O PROGRESSO AVANÇA
PELO ASFALTO
Texto de Roberto Andrés
O progresso avança pelo asfalto, imagens de Paulo Marcelo Oz e Roberto Andrés
E se Paris, esta cidade tão tomada como ponto irradiador de tendências, adotasse o nosso modelo urbanístico? Derrubariam edifícios históricos, alargariam ruas do Marais, construíriam prédios burocráticos na floresta de Vincennes, cobririam o Sena com pistas de tráfego – dando a tudo o nome um tanto cínico de revitalização? Artigo publicado originalmente na revista Piauí, em 2009.
Foi-se o tempo em que a imagem do Brasil no exterior era associada a futebol, favelas, lambança, tiroteios e turismo sexual. O país progrediu, distribuiu renda, deixou o estágio degradante de produtor de matéria-prima e hoje é uma referência no combate à dengue e aos desdentados, exportando tecnologia, sandálias e pré-sal sem perder a malemolência.

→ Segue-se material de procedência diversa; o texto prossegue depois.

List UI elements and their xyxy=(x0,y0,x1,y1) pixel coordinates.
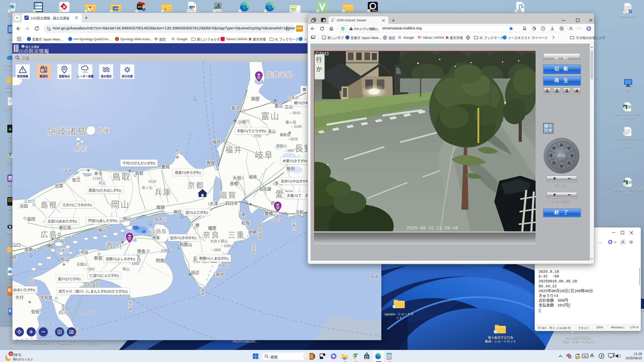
svg-text:・2702: ・2702 xyxy=(250,134,261,138)
svg-text:室戸岬: 室戸岬 xyxy=(128,300,132,311)
svg-text:松江: 松江 xyxy=(72,178,80,182)
svg-text:e: e xyxy=(342,27,344,31)
svg-text:徳島: 徳島 xyxy=(137,249,145,254)
svg-text:洲本: 洲本 xyxy=(152,236,160,240)
svg-text:大台ヶ原山: 大台ヶ原山 xyxy=(210,239,228,243)
svg-text:宇和島: 宇和島 xyxy=(40,296,53,300)
svg-text:四日市: 四日市 xyxy=(225,201,238,206)
svg-text:豊後: 豊後 xyxy=(61,304,65,311)
svg-text:松山: 松山 xyxy=(61,257,69,261)
svg-text:大津: 大津 xyxy=(210,201,218,206)
svg-text:佐伯: 佐伯 xyxy=(31,309,39,314)
svg-text:鳥取: 鳥取 xyxy=(112,172,131,182)
svg-text:京都: 京都 xyxy=(187,181,205,190)
svg-text:9: 9 xyxy=(10,352,12,356)
svg-text:東広島: 東広島 xyxy=(59,225,71,230)
svg-text:PTZ: PTZ xyxy=(558,154,565,158)
svg-text:✈: ✈ xyxy=(188,272,192,277)
svg-text:松阪: 松阪 xyxy=(242,221,250,225)
svg-text:⚓: ⚓ xyxy=(148,221,153,226)
svg-text:岐阜: 岐阜 xyxy=(255,150,274,160)
svg-text:神戸: 神戸 xyxy=(173,210,182,214)
svg-text:CAM3: CAM3 xyxy=(315,51,329,56)
svg-text:✈: ✈ xyxy=(273,98,277,103)
svg-text:御嶽山: 御嶽山 xyxy=(276,144,287,148)
svg-text:益田: 益田 xyxy=(27,217,35,221)
svg-text:能登半島: 能登半島 xyxy=(267,71,293,78)
svg-text:大分: 大分 xyxy=(15,295,24,300)
svg-text:・1982: ・1982 xyxy=(84,267,95,271)
svg-text:大王崎: 大王崎 xyxy=(252,243,256,254)
svg-text:津: 津 xyxy=(241,212,245,217)
svg-text:熊野川: 熊野川 xyxy=(218,264,230,268)
svg-text:浜名湖: 浜名湖 xyxy=(271,218,283,222)
svg-text:1729・: 1729・ xyxy=(93,176,104,180)
svg-text:彦根: 彦根 xyxy=(230,182,238,186)
svg-text:・3180: ・3180 xyxy=(290,124,302,128)
svg-text:石鎚山: 石鎚山 xyxy=(77,262,87,266)
svg-text:✈: ✈ xyxy=(28,300,31,305)
svg-text:浜松: 浜松 xyxy=(296,210,304,214)
svg-text:大垣: 大垣 xyxy=(233,176,241,180)
svg-text:堺: 堺 xyxy=(195,223,199,228)
svg-text:槍ヶ岳: 槍ヶ岳 xyxy=(286,120,296,124)
svg-text:八丈: 八丈 xyxy=(376,307,381,312)
svg-text:2025-08-15 21:26:48: 2025-08-15 21:26:48 xyxy=(407,225,458,231)
svg-text:敦賀: 敦賀 xyxy=(207,161,215,165)
svg-text:✈: ✈ xyxy=(62,262,66,267)
svg-text:✈: ✈ xyxy=(249,202,252,207)
svg-text:⚓: ⚓ xyxy=(192,97,197,101)
svg-text:豊岡: 豊岡 xyxy=(161,165,170,169)
svg-text:伊勢: 伊勢 xyxy=(248,230,257,235)
svg-text:隠岐諸島: 隠岐諸島 xyxy=(47,127,87,136)
svg-text:府: 府 xyxy=(12,255,17,260)
svg-text:新宮: 新宮 xyxy=(216,273,224,277)
svg-text:姫路: 姫路 xyxy=(156,205,165,210)
svg-text:・3067: ・3067 xyxy=(284,149,295,153)
svg-text:周南: 周南 xyxy=(24,248,33,252)
svg-text:・3015: ・3015 xyxy=(289,111,300,115)
svg-text:・3026: ・3026 xyxy=(287,137,298,141)
svg-text:出雲: 出雲 xyxy=(55,184,63,188)
svg-text:佐田: 佐田 xyxy=(29,278,33,285)
svg-text:小松: 小松 xyxy=(238,120,246,124)
svg-text:阿南: 阿南 xyxy=(156,258,164,263)
svg-text:和歌山: 和歌山 xyxy=(180,242,192,247)
svg-text:江の川: 江の川 xyxy=(23,199,35,203)
svg-text:加古川: 加古川 xyxy=(154,217,167,222)
svg-text:1510: 1510 xyxy=(148,179,156,184)
svg-text:鳥取: 鳥取 xyxy=(135,171,143,175)
svg-text:✈: ✈ xyxy=(233,118,237,123)
svg-text:名古屋: 名古屋 xyxy=(259,187,271,191)
svg-text:✈: ✈ xyxy=(87,168,90,173)
svg-text:山口: 山口 xyxy=(12,243,21,247)
svg-text:富山: 富山 xyxy=(274,104,283,108)
svg-text:岐阜: 岐阜 xyxy=(249,175,257,179)
svg-text:潮岬: 潮岬 xyxy=(200,289,204,296)
svg-text:米子: 米子 xyxy=(94,171,102,176)
svg-text:淡路島: 淡路島 xyxy=(151,229,167,234)
svg-text:J: J xyxy=(600,354,602,358)
svg-text:CPU: CPU xyxy=(138,6,142,8)
svg-text:香川: 香川 xyxy=(106,241,123,250)
svg-text:豊橋: 豊橋 xyxy=(265,211,273,216)
svg-text:飯田: 飯田 xyxy=(287,166,295,171)
svg-text:四万十: 四万十 xyxy=(58,310,72,315)
svg-text:✈: ✈ xyxy=(51,237,54,241)
svg-text:伊良湖岬: 伊良湖岬 xyxy=(258,225,262,239)
svg-text:田辺: 田辺 xyxy=(191,270,199,275)
svg-text:富山: 富山 xyxy=(261,111,280,121)
svg-text:島前: 島前 xyxy=(75,146,88,152)
svg-text:沖の島: 沖の島 xyxy=(41,322,53,326)
svg-text:呉: 呉 xyxy=(60,239,64,244)
svg-text:滋賀: 滋賀 xyxy=(220,191,237,199)
svg-text:金沢: 金沢 xyxy=(231,106,240,110)
svg-text:NT2: NT2 xyxy=(372,9,377,12)
svg-text:Askin: Askin xyxy=(114,7,119,10)
svg-text:・1695: ・1695 xyxy=(220,244,231,248)
svg-text:⚓: ⚓ xyxy=(28,252,33,257)
svg-text:今治: 今治 xyxy=(80,250,88,255)
svg-text:剣山: 剣山 xyxy=(123,267,130,271)
svg-text:・1800: ・1800 xyxy=(210,248,221,252)
svg-text:岡山: 岡山 xyxy=(111,200,130,209)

Mesmo na Europa, onde o peso nefasto da tradição costuma atravancar o avanço civilizatório, perceberam-se as vantagens da pavimentação fluvial. Paris, Londres, Roma, Veneza e Amsterdã renderam-se ao modelo brasileiro e hoje estão mais limpas e fluidas. As metrópoles de referência evitaram dispendiosos tratamentos dos rios e ampliaram a infraestrutura viária para atender ao aumento constante da frota de veículos – cerca de 900 carros são emplacados por dia em Londres e 600 em Paris. Vale lembrar que políticas de redução de impostos sobre automóveis, em boa hora implantadas com consultoria da equipe econômica do governo Lula, salvaram a grande indústria e garantiram a normalidade das vendas em diversos países europeus.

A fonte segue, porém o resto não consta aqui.